Thanks. Good call on the stream and variadic stuff.
I am almost sure this is missing one of the functors from https://discourse.mc-stan.org/uploads/short-url/5hKzxFfjOZG9cyX3Jz09olvCPjO.hpp. My first goal here is to see what is missing in this initial generated code to get it to compile and run.

Also is the example Stan code here correct then?

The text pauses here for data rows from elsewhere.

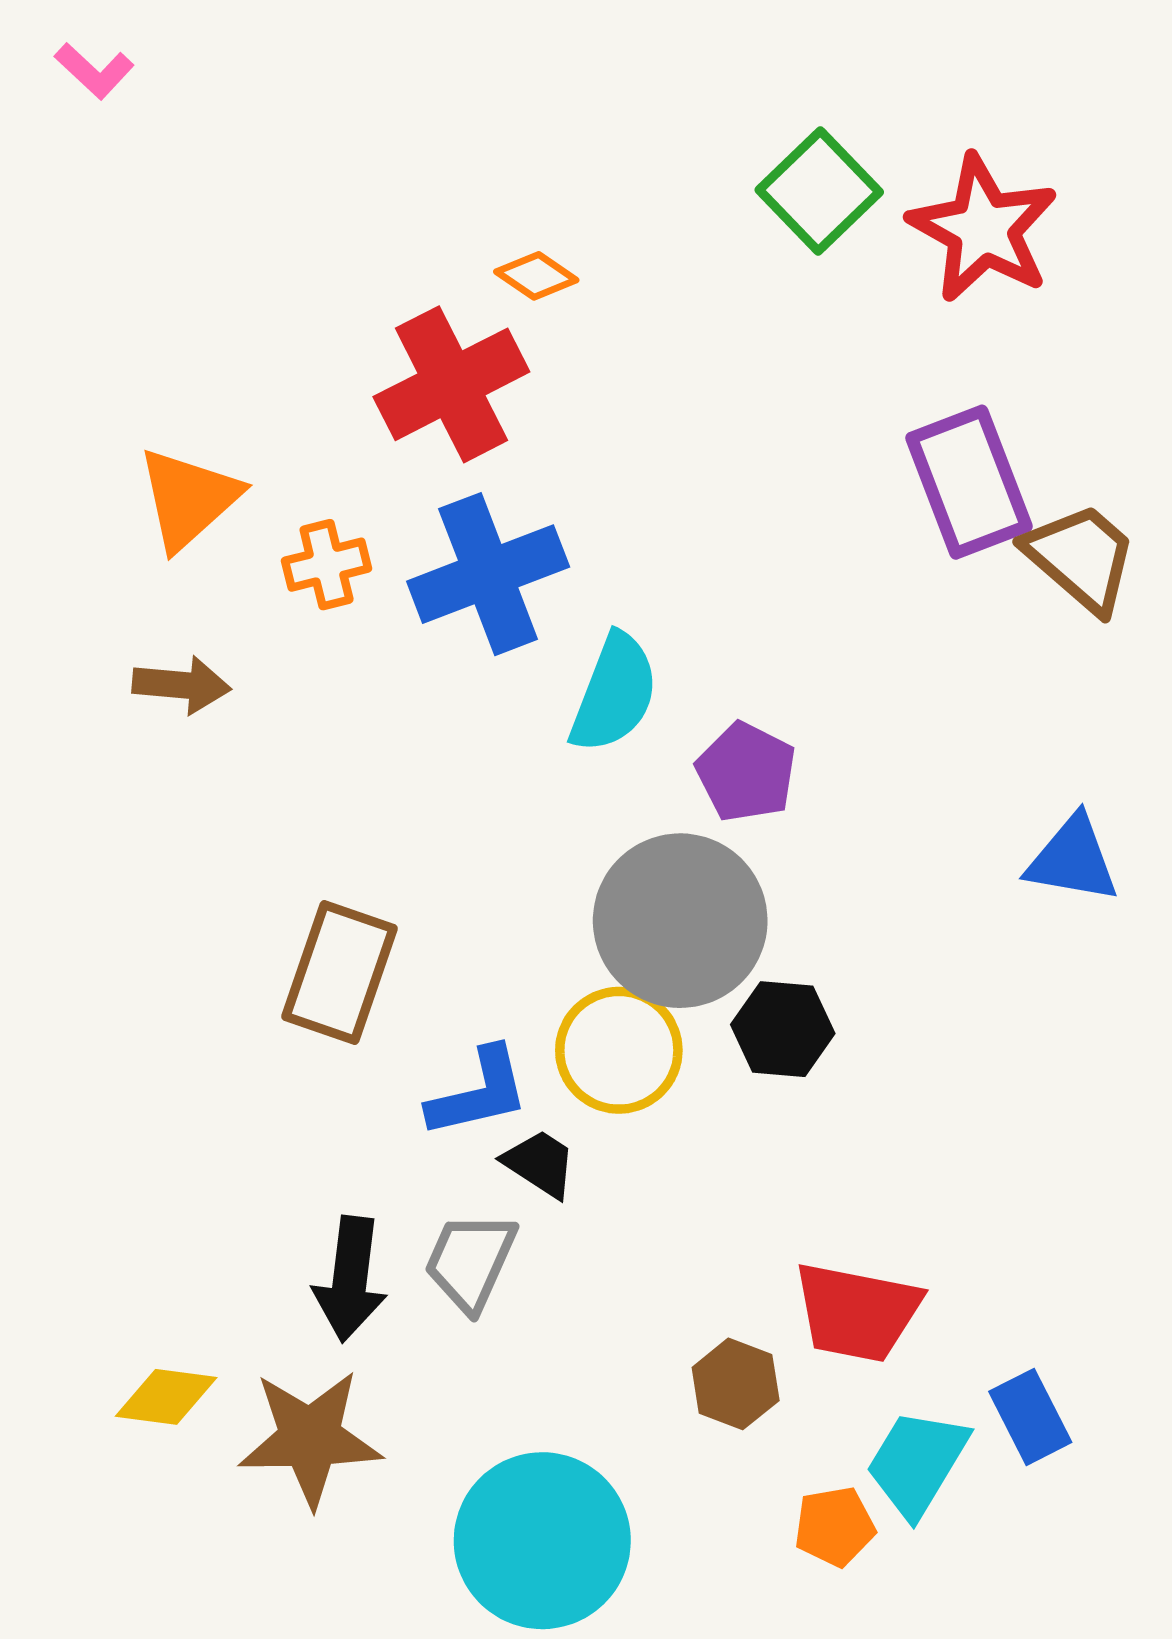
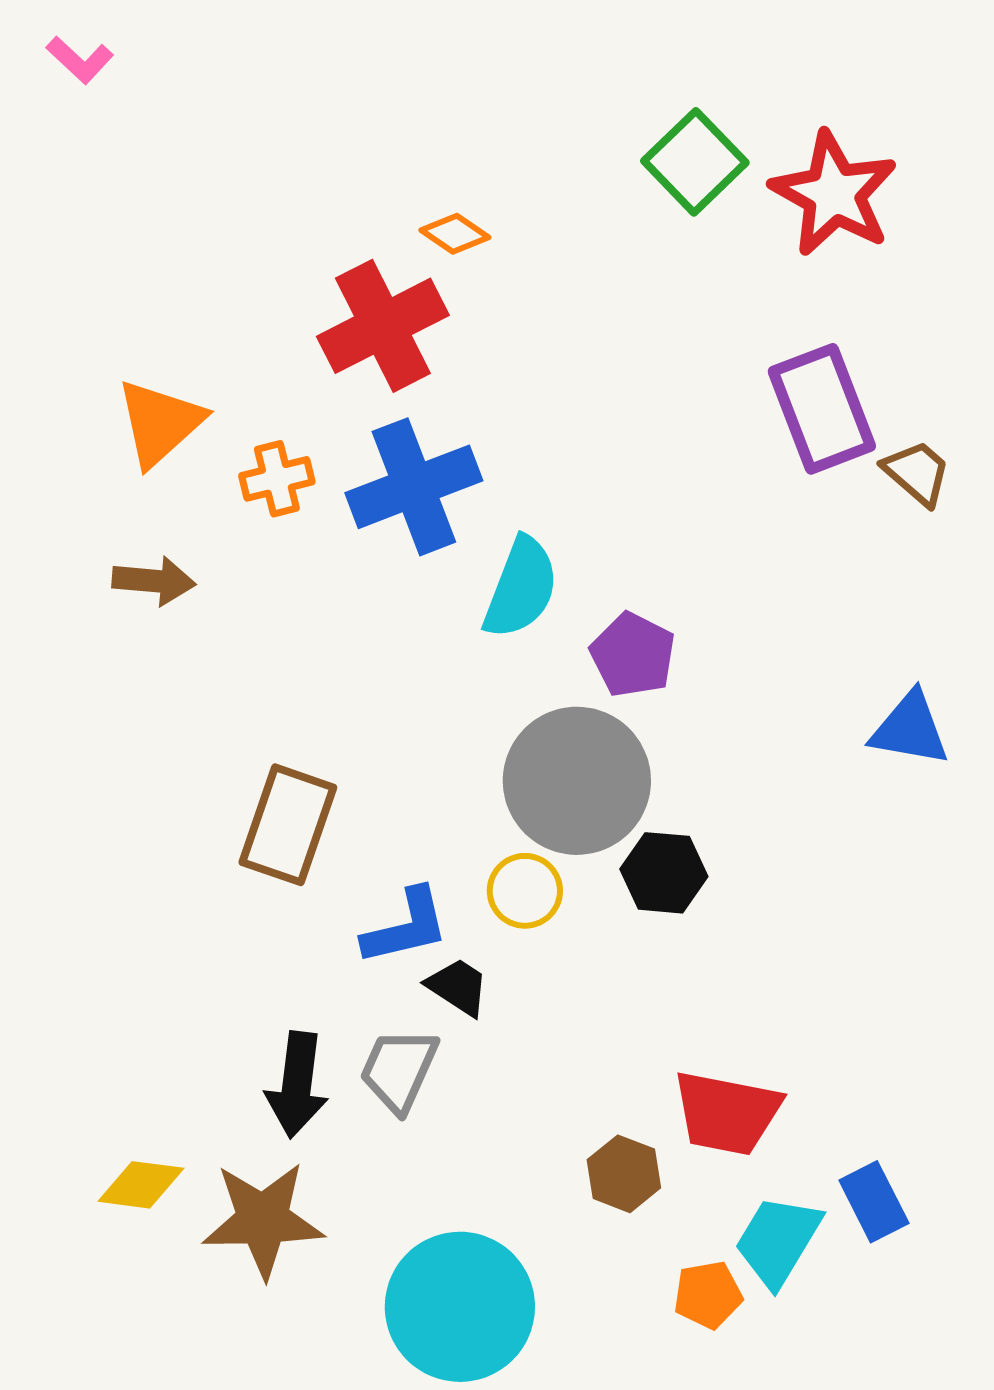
brown trapezoid: (1081, 558) -> (917, 473), size x0.7
yellow circle: (619, 1050) -> (525, 891), size x0.7

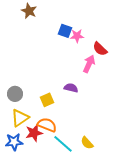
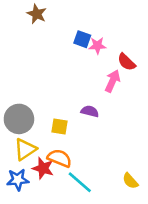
gray circle: (15, 94) -> (19, 119), size x1.5
yellow square: (47, 100) -> (59, 127), turned 32
red star: (34, 133) -> (43, 168), turned 30
yellow semicircle: (87, 143) -> (130, 181), moved

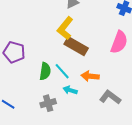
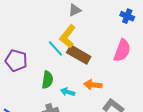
cyan line: (62, 71) -> (56, 48), moved
cyan arrow: (70, 90) -> (68, 92), moved

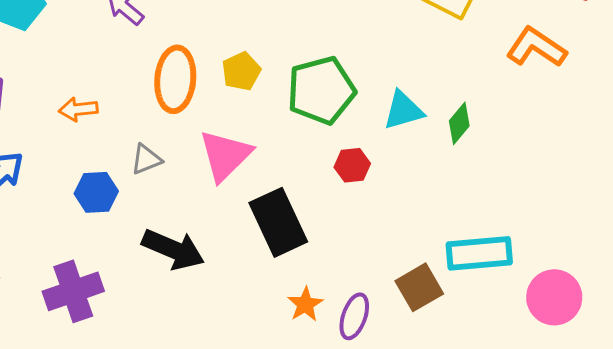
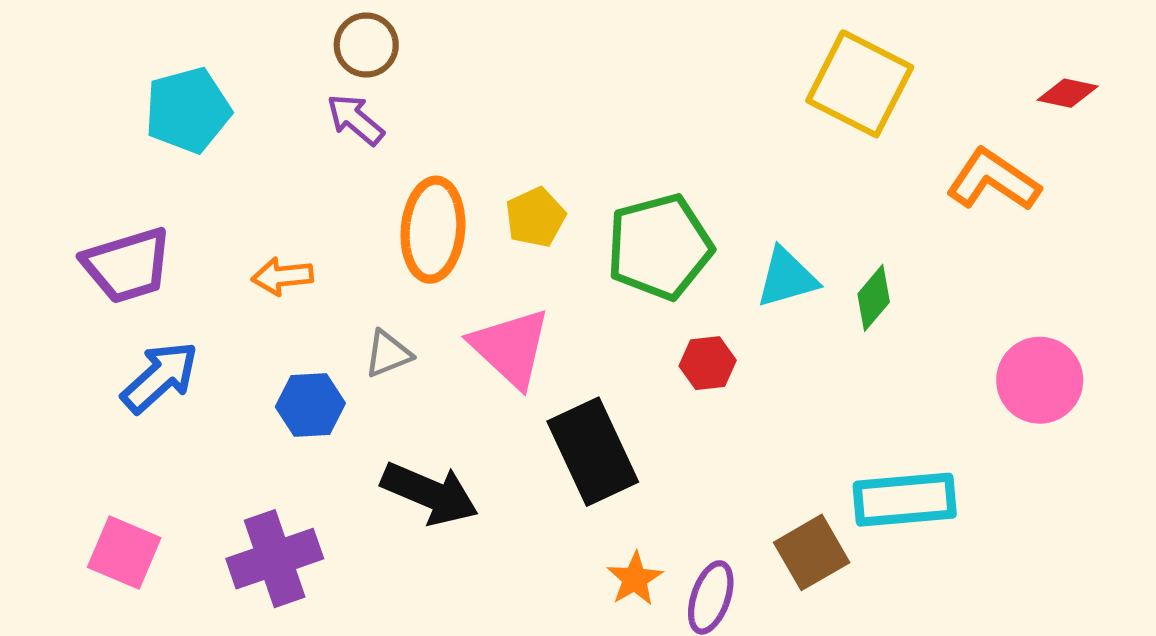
pink triangle: (225, 155) -> (511, 348), turned -32
pink circle: (554, 297) -> (1040, 380), moved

that example goes grainsize, y ...

So this Stan code:

  real lpmf = reduce_sum(hierarchical_reduce, grainsize, y, log_lambda_group, gidx);

Compiles to:

        lpmf = reduce_sum<hierarchical_reduce_functor__>(grainsize, y,
                 log_lambda_group, gidx, pstream__);

And this:

real hierarchical_reduce(int start, int end, int[] y_slice, real[] log_lambda_group, int[] gidx) {
    return poisson_log_lpmf(y_slice| log_lambda_group[gidx[start:end]]);   
  }

Compiles to:

template <typename T3__>
typename boost::math::tools::promote_args<T3__>::type
hierarchical_reduce(const int& start, const int& end,
                    const std::vector<int>& y_slice,
                    const std::vector<T3__>& log_lambda_group,
                    const std::vector<int>& gidx, std::ostream* pstream__) {
  using local_scalar_t__ = typename boost::math::tools::promote_args<T3__>::type;
  const static bool propto__ = true;
  (void) propto__;
  
  try {
    current_statement__ = 43;
    return poisson_log_lpmf<false>(y_slice,
             rvalue(log_lambda_group,
               cons_list(
                 index_multi(rvalue(gidx,
                               cons_list(index_min_max(start, end),
                                 nil_index_list()), "gidx")),
                 nil_index_list()), "log_lambda_group"));
  } catch (const std::exception& e) {
    stan::lang::rethrow_located(e, locations_array__[current_statement__]);
      // Next line prevents compiler griping about no return
      throw std::runtime_error("*** IF YOU SEE THIS, PLEASE REPORT A BUG ***"); 
  }
  
}

struct hierarchical_reduce_functor__ {
template <typename T3__>
typename boost::math::tools::promote_args<T3__>::type
operator()(const int& start, const int& end, const std::vector<int>& y_slice,
           const std::vector<T3__>& log_lambda_group,
           const std::vector<int>& gidx, std::ostream* pstream__)  const 
{
return hierarchical_reduce(start, end, y_slice, log_lambda_group, gidx,
         pstream__);
}
};

I think that’s all you should need.

I think that Stan code is from earlier prototypes. I’ve only been working with the C++.

1 Like

But other than the order of arguments the Stan model looks good?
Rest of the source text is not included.